While the state gave more money to school districts this year and next, one biennium doesn't make up for a decade of underfunding, he said.

"In Minnesota, people truly care about the education of children, and I think that came through loud and clear on Tuesday," he said.

Looking at the history of operating levy requests in Duluth, last week's renewal passage had the second-highest percentage since 1999, with 66 percent of voters saying "yes." The highest was in 2008 with 68 percent.

But that percentage is still low for a renewal, said Mark Jennings, University of Minnesota Duluth assistant professor of political science.

"I would have expected that one to pass with a much greater percentage of support," he said, citing possible lingering anger about the district's long-range facilities plan and a desire for tax relief.

But Pat Kendall, past president of the Duluth Parent Teacher Student Association, sees it another way. Consider the 2011 operating levy request, which saw all three questions defeated by wide margins.

"I view it as turn in confidence ... for the district and the direction it's going in," Kendall said.


She's hoping money will be used to add more time for specialists and paraprofessionals.

"I believe that's why some kids come to school -- for music, art and gym," she said. "It's not all about reading and writing and arithmetic."

For its part, the Duluth Federation of Teachers is hoping new money could go to reinstate some of the time cut from specialists at the elementary level to give teachers more time to meet, said its president, Frank Wanner. Specialists teach art, physical education, music and media, and they have had time cut from their days in the past.

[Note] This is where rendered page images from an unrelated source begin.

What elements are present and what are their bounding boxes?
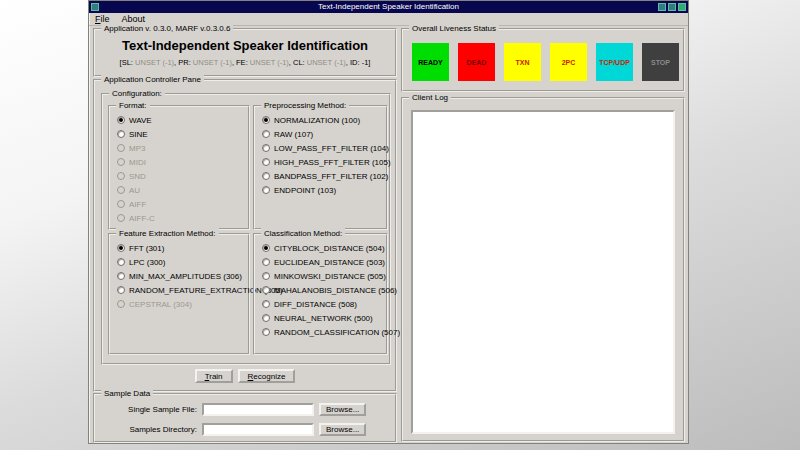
radio-endpoint-103[interactable]: ENDPOINT (103) xyxy=(255,183,386,197)
status-indicator-stop: STOP xyxy=(642,43,679,81)
status-indicator-tcp-udp: TCP/UDP xyxy=(596,43,633,81)
radio-min-max-amplitudes-306[interactable]: MIN_MAX_AMPLITUDES (306) xyxy=(110,269,248,283)
maximize-icon[interactable] xyxy=(668,3,676,11)
radio-label: MP3 xyxy=(129,144,145,153)
radio-label: EUCLIDEAN_DISTANCE (503) xyxy=(274,258,385,267)
app-heading: Text-Independent Speaker Identification xyxy=(95,38,395,53)
train-button[interactable]: Train xyxy=(195,369,233,383)
samples-directory-row: Samples Directory: Browse... xyxy=(95,423,395,436)
controller-pane: Application Controller Pane Configuratio… xyxy=(93,79,397,392)
radio-raw-107[interactable]: RAW (107) xyxy=(255,127,386,141)
window-content: Application v. 0.3.0, MARF v.0.3.0.6 Tex… xyxy=(89,27,688,443)
radio-label: LOW_PASS_FFT_FILTER (104) xyxy=(274,144,389,153)
format-group: Format: WAVESINEMP3MIDISNDAUAIFFAIFF-C xyxy=(108,105,250,230)
close-icon[interactable] xyxy=(678,3,686,11)
radio-button-icon xyxy=(262,116,270,124)
radio-label: FFT (301) xyxy=(129,244,164,253)
radio-normalization-100[interactable]: NORMALIZATION (100) xyxy=(255,113,386,127)
recognize-button[interactable]: Recognize xyxy=(238,369,296,383)
liveness-indicators: READYDEADTXN2PCTCP/UDPSTOP xyxy=(412,43,679,81)
radio-button-icon xyxy=(117,214,125,222)
radio-aiff-c: AIFF-C xyxy=(110,211,248,225)
radio-label: CEPSTRAL (304) xyxy=(129,300,192,309)
radio-button-icon xyxy=(262,272,270,280)
radio-au: AU xyxy=(110,183,248,197)
radio-button-icon xyxy=(262,130,270,138)
format-options: WAVESINEMP3MIDISNDAUAIFFAIFF-C xyxy=(110,107,248,225)
window-title: Text-Independent Speaker Identification xyxy=(89,1,688,13)
radio-lpc-300[interactable]: LPC (300) xyxy=(110,255,248,269)
module-status-line: [SL: UNSET (-1), PR: UNSET (-1), FE: UNS… xyxy=(95,58,395,67)
radio-random-classification-507[interactable]: RANDOM_CLASSIFICATION (507) xyxy=(255,325,386,339)
radio-button-icon xyxy=(117,272,125,280)
radio-button-icon xyxy=(117,200,125,208)
status-part: [SL: xyxy=(120,58,135,67)
radio-button-icon xyxy=(117,130,125,138)
minimize-icon[interactable] xyxy=(658,3,666,11)
app-info-border-title: Application v. 0.3.0, MARF v.0.3.0.6 xyxy=(101,23,233,34)
window-menu-icon[interactable] xyxy=(91,3,99,11)
radio-mahalanobis-distance-506[interactable]: MAHALANOBIS_DISTANCE (506) xyxy=(255,283,386,297)
preprocessing-group-title: Preprocessing Method: xyxy=(261,100,349,111)
radio-button-icon xyxy=(262,186,270,194)
status-part: , CL: xyxy=(289,58,307,67)
action-buttons: Train Recognize xyxy=(95,369,395,383)
status-part: UNSET (-1) xyxy=(250,58,289,67)
radio-high-pass-fft-filter-105[interactable]: HIGH_PASS_FFT_FILTER (105) xyxy=(255,155,386,169)
window-controls xyxy=(658,3,686,11)
status-part: UNSET (-1) xyxy=(307,58,346,67)
radio-label: MIDI xyxy=(129,158,146,167)
client-log-textarea[interactable] xyxy=(411,110,675,434)
classification-group: Classification Method: CITYBLOCK_DISTANC… xyxy=(253,233,388,355)
radio-mp3: MP3 xyxy=(110,141,248,155)
sample-data-panel: Sample Data Single Sample File: Browse..… xyxy=(93,393,397,443)
preprocessing-group: Preprocessing Method: NORMALIZATION (100… xyxy=(253,105,388,230)
radio-cityblock-distance-504[interactable]: CITYBLOCK_DISTANCE (504) xyxy=(255,241,386,255)
radio-low-pass-fft-filter-104[interactable]: LOW_PASS_FFT_FILTER (104) xyxy=(255,141,386,155)
status-indicator-2pc: 2PC xyxy=(550,43,587,81)
radio-button-icon xyxy=(262,300,270,308)
client-log-panel: Client Log xyxy=(401,97,685,442)
radio-fft-301[interactable]: FFT (301) xyxy=(110,241,248,255)
window-titlebar[interactable]: Text-Independent Speaker Identification xyxy=(89,1,688,13)
radio-random-feature-extraction-305[interactable]: RANDOM_FEATURE_EXTRACTION (305) xyxy=(110,283,248,297)
radio-label: NORMALIZATION (100) xyxy=(274,116,360,125)
radio-wave[interactable]: WAVE xyxy=(110,113,248,127)
feature-extraction-group: Feature Extraction Method: FFT (301)LPC … xyxy=(108,233,250,355)
radio-label: AIFF-C xyxy=(129,214,155,223)
samples-directory-input[interactable] xyxy=(202,423,314,436)
classification-group-title: Classification Method: xyxy=(261,228,345,239)
format-group-title: Format: xyxy=(116,100,150,111)
radio-button-icon xyxy=(117,286,125,294)
status-part: , ID: -1] xyxy=(346,58,371,67)
desktop: Text-Independent Speaker Identification … xyxy=(0,0,800,450)
liveness-panel: Overall Liveness Status READYDEADTXN2PCT… xyxy=(401,28,685,92)
radio-snd: SND xyxy=(110,169,248,183)
radio-diff-distance-508[interactable]: DIFF_DISTANCE (508) xyxy=(255,297,386,311)
app-window: Text-Independent Speaker Identification … xyxy=(88,0,689,444)
radio-minkowski-distance-505[interactable]: MINKOWSKI_DISTANCE (505) xyxy=(255,269,386,283)
radio-label: HIGH_PASS_FFT_FILTER (105) xyxy=(274,158,391,167)
browse-file-button[interactable]: Browse... xyxy=(319,403,366,416)
app-info-panel: Application v. 0.3.0, MARF v.0.3.0.6 Tex… xyxy=(93,28,397,77)
single-sample-file-input[interactable] xyxy=(202,403,314,416)
radio-button-icon xyxy=(117,116,125,124)
radio-bandpass-fft-filter-102[interactable]: BANDPASS_FFT_FILTER (102) xyxy=(255,169,386,183)
radio-sine[interactable]: SINE xyxy=(110,127,248,141)
radio-label: MINKOWSKI_DISTANCE (505) xyxy=(274,272,386,281)
radio-label: AU xyxy=(129,186,140,195)
sample-data-border-title: Sample Data xyxy=(101,388,153,399)
radio-neural-network-500[interactable]: NEURAL_NETWORK (500) xyxy=(255,311,386,325)
browse-directory-button[interactable]: Browse... xyxy=(319,423,366,436)
radio-button-icon xyxy=(262,158,270,166)
radio-aiff: AIFF xyxy=(110,197,248,211)
status-indicator-txn: TXN xyxy=(504,43,541,81)
preprocessing-options: NORMALIZATION (100)RAW (107)LOW_PASS_FFT… xyxy=(255,107,386,197)
controller-border-title: Application Controller Pane xyxy=(101,74,204,85)
radio-label: SND xyxy=(129,172,146,181)
single-sample-file-label: Single Sample File: xyxy=(95,405,197,414)
client-log-border-title: Client Log xyxy=(409,92,451,103)
radio-euclidean-distance-503[interactable]: EUCLIDEAN_DISTANCE (503) xyxy=(255,255,386,269)
radio-button-icon xyxy=(262,244,270,252)
configuration-border-title: Configuration: xyxy=(109,88,165,99)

The union and administration still are in negotiations for the DFT contract that expired June 30. The time for teachers to meet is crucial in improving student achievement, Wanner said, and has been key for raising test scores at Laura MacArthur Elementary. That school was able to carve out the time aided by federal grant money and intricate scheduling. At the secondary level, Wanner said, the union wants the time teachers spend overseeing things such as study halls to be set aside to meet together, with other staff taking over those duties.

"We don't need someone with a master's degree doing those things," he said, noting teachers would also like to go back to a seven-period day to give students more course options.

As for Green, the Duluth East senior, the updating and purchasing of textbooks is crucial. It isn't just about having in-shape books and the most recent information.

"Sometimes there are not enough books for every student," she said, which means one needs to be assigned in class. "Which can be stressful because we can't take them (home)."

Happy about receiving support from all areas of the city, School Board member Mike Miernicki said the board knows it needs to be transparent about how it spends the money.


The board needs to "show the citizens that we're going to be responsible custodians of these funds," he said. "The citizens demand that."